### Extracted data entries
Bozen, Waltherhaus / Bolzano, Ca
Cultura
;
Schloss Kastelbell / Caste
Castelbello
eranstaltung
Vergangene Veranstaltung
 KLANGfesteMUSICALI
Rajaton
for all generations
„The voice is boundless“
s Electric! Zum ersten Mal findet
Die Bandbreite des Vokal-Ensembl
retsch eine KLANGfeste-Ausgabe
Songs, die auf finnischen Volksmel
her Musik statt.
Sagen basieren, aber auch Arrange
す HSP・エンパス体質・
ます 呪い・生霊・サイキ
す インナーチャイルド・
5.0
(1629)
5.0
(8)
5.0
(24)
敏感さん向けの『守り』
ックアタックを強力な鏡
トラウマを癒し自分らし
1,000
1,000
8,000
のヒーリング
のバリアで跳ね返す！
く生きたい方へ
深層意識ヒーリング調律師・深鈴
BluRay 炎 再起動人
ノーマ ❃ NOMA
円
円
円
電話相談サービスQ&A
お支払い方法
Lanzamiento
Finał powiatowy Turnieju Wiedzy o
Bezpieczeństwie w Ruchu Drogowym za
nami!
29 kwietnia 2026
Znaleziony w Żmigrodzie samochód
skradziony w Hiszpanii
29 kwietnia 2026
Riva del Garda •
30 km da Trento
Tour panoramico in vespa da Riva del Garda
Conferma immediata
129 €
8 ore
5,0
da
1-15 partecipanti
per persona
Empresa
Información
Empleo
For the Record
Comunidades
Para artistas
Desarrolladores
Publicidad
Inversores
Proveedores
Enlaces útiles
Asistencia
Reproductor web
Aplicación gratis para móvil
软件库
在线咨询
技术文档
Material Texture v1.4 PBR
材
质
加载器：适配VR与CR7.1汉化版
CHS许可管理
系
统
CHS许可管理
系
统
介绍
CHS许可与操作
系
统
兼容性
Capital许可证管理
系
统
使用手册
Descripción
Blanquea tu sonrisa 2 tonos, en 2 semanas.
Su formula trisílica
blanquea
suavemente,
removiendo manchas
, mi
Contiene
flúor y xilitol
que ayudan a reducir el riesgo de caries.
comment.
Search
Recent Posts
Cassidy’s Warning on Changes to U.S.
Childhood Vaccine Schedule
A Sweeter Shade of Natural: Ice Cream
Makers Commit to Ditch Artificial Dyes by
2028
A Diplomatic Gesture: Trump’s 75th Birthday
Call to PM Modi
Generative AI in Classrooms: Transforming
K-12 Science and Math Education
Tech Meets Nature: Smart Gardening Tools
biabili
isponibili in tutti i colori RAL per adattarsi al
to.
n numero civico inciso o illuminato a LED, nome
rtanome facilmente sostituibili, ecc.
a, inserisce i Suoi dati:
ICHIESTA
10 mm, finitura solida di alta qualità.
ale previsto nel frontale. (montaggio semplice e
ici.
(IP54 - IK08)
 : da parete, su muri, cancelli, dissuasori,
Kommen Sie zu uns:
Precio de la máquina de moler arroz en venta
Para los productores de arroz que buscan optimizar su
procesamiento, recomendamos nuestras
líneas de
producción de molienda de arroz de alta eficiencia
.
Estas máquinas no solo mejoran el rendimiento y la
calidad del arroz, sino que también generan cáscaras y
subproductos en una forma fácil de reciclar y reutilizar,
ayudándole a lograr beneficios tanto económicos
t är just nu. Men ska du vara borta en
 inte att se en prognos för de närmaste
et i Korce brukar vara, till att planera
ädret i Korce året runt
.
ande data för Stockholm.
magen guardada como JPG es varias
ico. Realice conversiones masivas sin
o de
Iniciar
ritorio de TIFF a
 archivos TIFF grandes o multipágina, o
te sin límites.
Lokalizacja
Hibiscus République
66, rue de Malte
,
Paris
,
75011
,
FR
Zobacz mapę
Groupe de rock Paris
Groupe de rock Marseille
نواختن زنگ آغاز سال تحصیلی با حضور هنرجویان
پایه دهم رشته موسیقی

### What the task requires
Reproduce the data in its entirety, matching each character.

### Answer to this problem
Bozen, Waltherhaus / Bolzano, Ca
Cultura
;
Schloss Kastelbell / Caste
Castelbello
eranstaltung
Vergangene Veranstaltung
 KLANGfesteMUSICALI
Rajaton
for all generations
„The voice is boundless“
s Electric! Zum ersten Mal findet
Die Bandbreite des Vokal-Ensembl
retsch eine KLANGfeste-Ausgabe
Songs, die auf finnischen Volksmel
her Musik statt.
Sagen basieren, aber auch Arrange
す HSP・エンパス体質・
ます 呪い・生霊・サイキ
す インナーチャイルド・
5.0
(1629)
5.0
(8)
5.0
(24)
敏感さん向けの『守り』
ックアタックを強力な鏡
トラウマを癒し自分らし
1,000
1,000
8,000
のヒーリング
のバリアで跳ね返す！
く生きたい方へ
深層意識ヒーリング調律師・深鈴
BluRay 炎 再起動人
ノーマ ❃ NOMA
円
円
円
電話相談サービスQ&A
お支払い方法
Lanzamiento
Finał powiatowy Turnieju Wiedzy o
Bezpieczeństwie w Ruchu Drogowym za
nami!
29 kwietnia 2026
Znaleziony w Żmigrodzie samochód
skradziony w Hiszpanii
29 kwietnia 2026
Riva del Garda •
30 km da Trento
Tour panoramico in vespa da Riva del Garda
Conferma immediata
129 €
8 ore
5,0
da
1-15 partecipanti
per persona
Empresa
Información
Empleo
For the Record
Comunidades
Para artistas
Desarrolladores
Publicidad
Inversores
Proveedores
Enlaces útiles
Asistencia
Reproductor web
Aplicación gratis para móvil
软件库
在线咨询
技术文档
Material Texture v1.4 PBR
材
质
加载器：适配VR与CR7.1汉化版
CHS许可管理
系
统
CHS许可管理
系
统
介绍
CHS许可与操作
系
统
兼容性
Capital许可证管理
系
统
使用手册
Descripción
Blanquea tu sonrisa 2 tonos, en 2 semanas.
Su formula trisílica
blanquea
suavemente,
removiendo manchas
, mi
Contiene
flúor y xilitol
que ayudan a reducir el riesgo de caries.
comment.
Search
Recent Posts
Cassidy’s Warning on Changes to U.S.
Childhood Vaccine Schedule
A Sweeter Shade of Natural: Ice Cream
Makers Commit to Ditch Artificial Dyes by
2028
A Diplomatic Gesture: Trump’s 75th Birthday
Call to PM Modi
Generative AI in Classrooms: Transforming
K-12 Science and Math Education
Tech Meets Nature: Smart Gardening Tools
biabili
isponibili in tutti i colori RAL per adattarsi al
to.
n numero civico inciso o illuminato a LED, nome
rtanome facilmente sostituibili, ecc.
a, inserisce i Suoi dati:
ICHIESTA
10 mm, finitura solida di alta qualità.
ale previsto nel frontale. (montaggio semplice e
ici.
(IP54 - IK08)
 : da parete, su muri, cancelli, dissuasori,
Kommen Sie zu uns:
Precio de la máquina de moler arroz en venta
Para los productores de arroz que buscan optimizar su
procesamiento, recomendamos nuestras
líneas de
producción de molienda de arroz de alta eficiencia
.
Estas máquinas no solo mejoran el rendimiento y la
calidad del arroz, sino que también generan cáscaras y
subproductos en una forma fácil de reciclar y reutilizar,
ayudándole a lograr beneficios tanto económicos
t är just nu. Men ska du vara borta en
 inte att se en prognos för de närmaste
et i Korce brukar vara, till att planera
ädret i Korce året runt
.
ande data för Stockholm.
magen guardada como JPG es varias
ico. Realice conversiones masivas sin
o de
Iniciar
ritorio de TIFF a
 archivos TIFF grandes o multipágina, o
te sin límites.
Lokalizacja
Hibiscus République
66, rue de Malte
,
Paris
,
75011
,
FR
Zobacz mapę
Groupe de rock Paris
Groupe de rock Marseille
نواختن زنگ آغاز سال تحصیلی با حضور هنرجویان
پایه دهم رشته موسیقی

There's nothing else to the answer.